DATA FOR REVIEW below:
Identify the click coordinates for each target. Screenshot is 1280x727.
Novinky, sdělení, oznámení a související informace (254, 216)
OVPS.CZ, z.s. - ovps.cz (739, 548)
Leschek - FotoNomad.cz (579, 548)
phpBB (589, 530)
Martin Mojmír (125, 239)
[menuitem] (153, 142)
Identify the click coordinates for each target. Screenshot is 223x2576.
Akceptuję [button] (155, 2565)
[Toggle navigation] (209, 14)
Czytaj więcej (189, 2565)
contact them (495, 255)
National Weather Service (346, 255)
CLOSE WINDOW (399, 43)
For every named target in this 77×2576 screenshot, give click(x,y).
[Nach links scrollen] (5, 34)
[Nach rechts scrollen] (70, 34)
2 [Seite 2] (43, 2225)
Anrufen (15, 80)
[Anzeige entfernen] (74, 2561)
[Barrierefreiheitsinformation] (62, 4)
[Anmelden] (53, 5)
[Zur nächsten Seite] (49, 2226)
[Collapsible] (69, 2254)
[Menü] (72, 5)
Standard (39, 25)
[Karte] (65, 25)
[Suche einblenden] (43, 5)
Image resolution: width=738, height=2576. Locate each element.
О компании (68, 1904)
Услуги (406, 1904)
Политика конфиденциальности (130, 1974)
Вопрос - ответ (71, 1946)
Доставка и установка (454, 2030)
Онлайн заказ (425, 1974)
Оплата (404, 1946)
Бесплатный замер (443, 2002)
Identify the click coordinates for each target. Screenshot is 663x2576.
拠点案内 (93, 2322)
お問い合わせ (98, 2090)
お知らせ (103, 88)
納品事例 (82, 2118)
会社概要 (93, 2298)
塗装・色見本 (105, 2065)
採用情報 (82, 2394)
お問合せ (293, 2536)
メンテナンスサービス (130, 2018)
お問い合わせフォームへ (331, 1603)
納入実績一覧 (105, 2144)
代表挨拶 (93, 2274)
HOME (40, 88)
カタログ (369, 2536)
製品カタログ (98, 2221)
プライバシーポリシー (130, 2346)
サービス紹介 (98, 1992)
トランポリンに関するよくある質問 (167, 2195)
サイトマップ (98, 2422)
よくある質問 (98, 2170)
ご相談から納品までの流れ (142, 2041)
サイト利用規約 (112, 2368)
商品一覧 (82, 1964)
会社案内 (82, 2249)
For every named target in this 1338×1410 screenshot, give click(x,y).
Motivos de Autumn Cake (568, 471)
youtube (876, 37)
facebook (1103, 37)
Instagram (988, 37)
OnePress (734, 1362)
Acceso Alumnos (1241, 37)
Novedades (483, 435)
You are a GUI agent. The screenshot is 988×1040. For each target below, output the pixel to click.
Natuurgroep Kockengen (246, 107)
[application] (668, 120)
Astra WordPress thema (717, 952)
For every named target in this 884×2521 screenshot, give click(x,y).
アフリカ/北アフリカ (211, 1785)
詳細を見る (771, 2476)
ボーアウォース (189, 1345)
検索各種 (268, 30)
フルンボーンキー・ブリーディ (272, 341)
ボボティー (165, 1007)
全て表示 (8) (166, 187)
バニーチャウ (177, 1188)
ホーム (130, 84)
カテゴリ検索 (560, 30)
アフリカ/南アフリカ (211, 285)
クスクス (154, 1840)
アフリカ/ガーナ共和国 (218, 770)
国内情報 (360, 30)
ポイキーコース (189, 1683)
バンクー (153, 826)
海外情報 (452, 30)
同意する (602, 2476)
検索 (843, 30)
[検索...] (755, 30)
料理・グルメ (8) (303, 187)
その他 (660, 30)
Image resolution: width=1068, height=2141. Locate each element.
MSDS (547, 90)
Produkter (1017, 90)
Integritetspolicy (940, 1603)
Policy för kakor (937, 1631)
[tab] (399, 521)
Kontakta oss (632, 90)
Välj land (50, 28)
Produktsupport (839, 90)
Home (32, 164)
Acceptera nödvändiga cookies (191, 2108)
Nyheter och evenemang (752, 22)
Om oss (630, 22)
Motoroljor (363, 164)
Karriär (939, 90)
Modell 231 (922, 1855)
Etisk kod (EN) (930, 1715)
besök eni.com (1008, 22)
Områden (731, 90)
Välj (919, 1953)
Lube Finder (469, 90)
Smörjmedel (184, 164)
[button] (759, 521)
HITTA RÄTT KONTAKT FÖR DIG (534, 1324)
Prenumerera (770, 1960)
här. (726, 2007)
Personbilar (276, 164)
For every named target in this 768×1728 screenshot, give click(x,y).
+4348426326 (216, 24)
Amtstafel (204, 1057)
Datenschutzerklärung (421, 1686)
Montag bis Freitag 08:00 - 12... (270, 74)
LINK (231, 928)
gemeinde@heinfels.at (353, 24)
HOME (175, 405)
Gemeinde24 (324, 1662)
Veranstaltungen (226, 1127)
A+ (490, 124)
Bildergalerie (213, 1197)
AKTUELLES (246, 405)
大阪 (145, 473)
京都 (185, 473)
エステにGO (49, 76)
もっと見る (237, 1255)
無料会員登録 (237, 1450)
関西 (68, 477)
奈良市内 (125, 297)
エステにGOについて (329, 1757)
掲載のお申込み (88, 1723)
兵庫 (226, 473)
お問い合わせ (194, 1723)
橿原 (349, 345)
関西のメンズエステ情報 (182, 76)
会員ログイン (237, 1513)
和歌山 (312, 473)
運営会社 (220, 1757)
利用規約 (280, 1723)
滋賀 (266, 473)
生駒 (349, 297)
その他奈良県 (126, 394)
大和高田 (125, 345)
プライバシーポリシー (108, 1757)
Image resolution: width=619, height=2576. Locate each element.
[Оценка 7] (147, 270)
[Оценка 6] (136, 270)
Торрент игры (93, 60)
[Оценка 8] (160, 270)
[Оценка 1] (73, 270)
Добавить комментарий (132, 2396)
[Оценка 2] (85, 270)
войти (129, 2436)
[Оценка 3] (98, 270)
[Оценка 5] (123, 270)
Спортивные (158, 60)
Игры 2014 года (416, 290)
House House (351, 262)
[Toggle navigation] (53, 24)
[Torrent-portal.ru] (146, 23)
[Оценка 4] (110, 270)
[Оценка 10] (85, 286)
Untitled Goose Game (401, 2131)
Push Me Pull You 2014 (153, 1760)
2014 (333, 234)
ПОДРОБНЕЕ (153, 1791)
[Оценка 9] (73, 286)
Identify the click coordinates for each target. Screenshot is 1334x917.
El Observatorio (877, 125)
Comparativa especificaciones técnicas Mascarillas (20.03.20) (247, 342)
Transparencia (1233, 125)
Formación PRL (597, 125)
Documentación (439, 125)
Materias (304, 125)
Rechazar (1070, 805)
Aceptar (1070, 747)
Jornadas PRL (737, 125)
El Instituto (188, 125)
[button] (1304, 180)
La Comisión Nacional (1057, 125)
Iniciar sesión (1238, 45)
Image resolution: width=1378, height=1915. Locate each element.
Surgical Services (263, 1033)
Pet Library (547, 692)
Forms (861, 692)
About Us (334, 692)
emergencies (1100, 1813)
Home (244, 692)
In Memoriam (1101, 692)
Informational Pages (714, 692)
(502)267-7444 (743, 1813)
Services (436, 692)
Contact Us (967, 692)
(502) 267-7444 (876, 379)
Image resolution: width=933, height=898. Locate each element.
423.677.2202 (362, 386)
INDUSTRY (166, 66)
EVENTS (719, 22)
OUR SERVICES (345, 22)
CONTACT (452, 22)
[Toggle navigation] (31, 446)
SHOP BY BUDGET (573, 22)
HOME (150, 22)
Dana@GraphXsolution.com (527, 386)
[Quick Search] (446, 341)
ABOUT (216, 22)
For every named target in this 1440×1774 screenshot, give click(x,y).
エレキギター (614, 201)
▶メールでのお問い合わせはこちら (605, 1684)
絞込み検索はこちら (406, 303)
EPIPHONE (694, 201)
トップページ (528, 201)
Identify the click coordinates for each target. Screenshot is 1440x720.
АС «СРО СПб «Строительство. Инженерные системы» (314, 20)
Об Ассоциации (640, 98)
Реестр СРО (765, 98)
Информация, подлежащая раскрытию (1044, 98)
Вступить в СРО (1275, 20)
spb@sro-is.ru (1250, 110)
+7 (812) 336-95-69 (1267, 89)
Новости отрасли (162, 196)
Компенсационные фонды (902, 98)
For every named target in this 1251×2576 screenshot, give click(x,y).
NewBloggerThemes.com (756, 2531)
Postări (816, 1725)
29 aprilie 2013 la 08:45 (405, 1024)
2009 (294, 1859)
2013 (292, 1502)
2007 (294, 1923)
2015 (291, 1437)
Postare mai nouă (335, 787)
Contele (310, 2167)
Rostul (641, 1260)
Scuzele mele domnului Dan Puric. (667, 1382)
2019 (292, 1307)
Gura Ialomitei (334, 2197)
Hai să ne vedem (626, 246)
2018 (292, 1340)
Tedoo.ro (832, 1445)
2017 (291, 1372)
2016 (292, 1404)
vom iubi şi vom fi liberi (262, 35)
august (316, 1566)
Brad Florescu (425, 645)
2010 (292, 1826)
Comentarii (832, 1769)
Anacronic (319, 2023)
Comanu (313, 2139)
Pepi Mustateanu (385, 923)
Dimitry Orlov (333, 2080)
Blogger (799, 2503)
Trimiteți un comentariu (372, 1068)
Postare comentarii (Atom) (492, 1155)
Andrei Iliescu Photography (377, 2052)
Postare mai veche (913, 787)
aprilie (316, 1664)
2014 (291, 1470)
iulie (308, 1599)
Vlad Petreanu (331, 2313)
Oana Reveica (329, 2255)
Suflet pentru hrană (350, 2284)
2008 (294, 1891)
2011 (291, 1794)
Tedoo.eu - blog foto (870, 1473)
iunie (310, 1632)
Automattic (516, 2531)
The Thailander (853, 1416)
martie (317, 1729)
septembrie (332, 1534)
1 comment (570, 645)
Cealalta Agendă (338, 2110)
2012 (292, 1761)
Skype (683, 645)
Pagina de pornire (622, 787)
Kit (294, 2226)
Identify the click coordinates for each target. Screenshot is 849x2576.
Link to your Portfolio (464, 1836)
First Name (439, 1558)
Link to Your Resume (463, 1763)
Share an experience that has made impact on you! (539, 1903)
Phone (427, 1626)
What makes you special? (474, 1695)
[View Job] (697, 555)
End of DATA FOR REVIEW.
Look above for the line containing "Motivos de Autumn Cake (568, 471)". Output from there through the line containing "アフリカ/北アフリカ (211, 1785)", exactly and inclusively.

Motivos de Autumn Cake (568, 471)
youtube (876, 37)
facebook (1103, 37)
Instagram (988, 37)
OnePress (734, 1362)
Acceso Alumnos (1241, 37)
Novedades (483, 435)
You are a GUI agent. The screenshot is 988×1040. For each target below, output the pixel to click.
Natuurgroep Kockengen (246, 107)
[application] (668, 120)
Astra WordPress thema (717, 952)
For every named target in this 884×2521 screenshot, give click(x,y).
アフリカ/北アフリカ (211, 1785)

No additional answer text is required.